### wakaranai's blog

By wakaranai, history, 11 days ago,

Array length n <= 100

Array elements can be up to 1e9.

If the elements were ~ 2e5 it could be done by fixing the length of subsets and counting them individually with the mobius function. But I cant think of any way to optimize this approach to work for the given constraints.
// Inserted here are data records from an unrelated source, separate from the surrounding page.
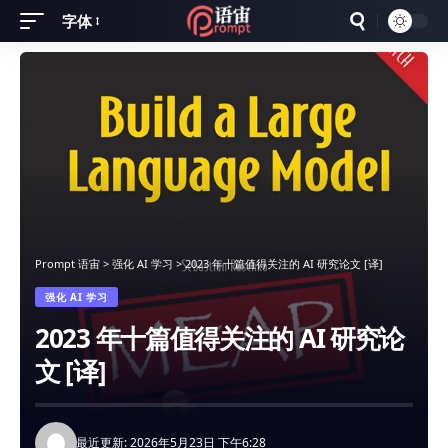
字体
Font
Resizer
Prompt 语宙
>
强化 AI 学习
>
2023 年十篇值得关注的 AI 研究论文 [译]
强化 AI 学习
2023 年十篇值得关注的 AI 研究论
文 [译]
最近更新: 2026年5月23日 下午6:28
Does this problem require a completely different approach/technique?

• +11

 » 11 days ago, # | ← Rev. 2 →   +1 The possible GCDs of a subset must divide at least one of the array elements: considering only them should get AC.
 » 11 days ago, # |   +8 If the elements were ~ 2e5 it could be done by fixing the length of subsets and counting them individually with the mobius function. But I cant think of any way to optimize this approach to work for the given constraints.it's not morbin time :(
 » 11 days ago, # | ← Rev. 5 →   +8 Let the array be $A$. Let $M = max(A[1],A[2]...A[n])$. There are $O({z}^{1/3})$ divisors of $z$. Every $gcd$ has to be a divisor of some $A[i]$. So, there are $O(N*{M}^{1/3})$ different values possible for $gcd$. Let $dp[j]$ represent the number of subsets having $gcd = j$. If I'm at index $i$, update all the values of $dp[gcd(j,A[i])]$ via forward style DP. Iterate over $j$ from lower to higher value for correct order. (Take care of the case when $j=0$).$dp[gcd(j,A[i])] <= (dp[gcd(j,A[i])] + dp[j]) \,\, mod \,\, ({10}^{9}+7)$
•  » » 11 days ago, # ^ |   0 Thanks. I'll try that
•  » » » 11 days ago, # ^ | ← Rev. 2 →   +3 Note that you can still use the Mobius function (only over the values $j$) instead of DP.
•  » » » » 11 days ago, # ^ |   0 Yep, it passed with mobius. Thanks!